For those of you who are unfamiliar with the show, the premise is as follows: Mr. Ramsay is called upon to turn around an otherwise failing restaurant. Of course, there are numerous distinct reasons that a restaurant (or any small business) might fail including poor service, poor food, unattractive décor, poor management, etc. However, as a behavioral scientist, what I find most interesting are the personality flaws of the restaurant owners that oftentimes lead to the near sinking of their restaurants. Here are a few inter-related examples:
(1) Build it and they will come. This is one of the classic marketing mistakes that countless small business owners make. Specifically, they are driven by their vision of what their establishment should be, even if there is no market demand for this particular concept. For example, in an episode that I watched this past weekend, a business consultant who otherwise had no restaurant experience decided to live out his dream of owning a Tapas restaurant that also offered live music. He had illusions of grandeur as far as owning an establishment where the next Beatles might be discovered! Unfortunately, the customers detested both the loud live music as well as the reheated tapas ingredients.
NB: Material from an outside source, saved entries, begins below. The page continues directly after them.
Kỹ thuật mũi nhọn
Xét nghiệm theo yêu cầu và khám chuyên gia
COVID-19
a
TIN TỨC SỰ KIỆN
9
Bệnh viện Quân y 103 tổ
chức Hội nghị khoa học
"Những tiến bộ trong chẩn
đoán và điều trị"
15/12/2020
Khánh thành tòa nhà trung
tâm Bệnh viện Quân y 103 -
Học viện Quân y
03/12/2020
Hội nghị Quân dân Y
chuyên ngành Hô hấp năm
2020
(2) Inability to accept feedback. An important element of being an entrepreneur is having sufficient self-confidence to partake in risky endeavors. However, self-confidence can quickly sink into dogmatic and intractable positions that become impervious to disconfirming feedback. Hence, in many instances on the show, individuals doggedly reject Mr. Ramsay's expert and valuable advice by dismissing it as nonsense. Returning to the restaurateur above, despite the clear negative feedback that customers were voicing, he prodded along self-assured in his vision. He was undoubtedly thinking: "the customers are wrong, as my vision is so right!"
(3) Overconfidence in one's abilities. There is no reason to assume that individuals who might have had successful careers in software or in acting would be equally successful as restaurateurs. Yet in numerous instances, people on the show feel that they could easily transfer their success from one domain to another. In my opinion, this is a likely manifestation of the overconfidence bias, an infliction that most healthy individuals suffer from in varying degrees. Incidentally, clinically depressed individuals do not typically suffer from such delusional overconfidence. Researchers have wondered whether this demonstrates that individuals who are innately more realistic about their talents are more prone to clinical depression, or whether being depressed leads to a more accurate self-concept. The old chicken-egg problem rears its ugly head yet again!
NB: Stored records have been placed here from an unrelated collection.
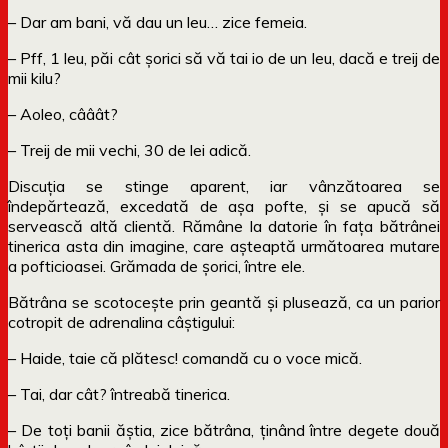
– Dar am bani, vă dau un leu… zice femeia.
– Pff, 1 leu, păi cât șorici să vă tai io de un leu, dacă e treij de
mii kilu?
– Aoleo, cââât?
– Treij de mii vechi, 30 de lei adică.
Discuția se stinge aparent, iar vânzătoarea se
îndepărtează, excedată de așa pofte, și se apucă să
servească altă clientă. Rămâne la datorie în fața bătrânei
tinerica asta din imagine, care așteaptă următoarea mutare
a pofticioasei. Grămada de șorici, între ele.
Bătrâna se scotocește prin geantă și plusează, ca un parior
cotropit de adrenalina câștigului:
– Haide, taie că plătesc! comandă cu o voce mică.
– Tai, dar cât? întreabă tinerica.
– De toți banii ăștia, zice bătrâna, ținând între degete două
(4) Being offended by a direct communication style. As any viewer knows, Chef Ramsay can be outlandishly "frontal" and aggressive when providing feedback, even in instances that otherwise do not warrant or justify such belligerence. This can at times create a barrier in communication, as the offended restaurateur is unable to accept the apparent disrespect that he/she is being shown by Mr. Ramsay. I have experienced similar situations when providing students and/or colleagues with direct and honest negative feedback. They end up becoming defensive about my "directness" whilst momentarily ignoring the contents of my points.
Bottom line: In each of the latter cases, fragile and/or big egos hinder the restaurateur's ultimate objective namely to run a successful establishment. Excessive pride is indeed a deadly sin!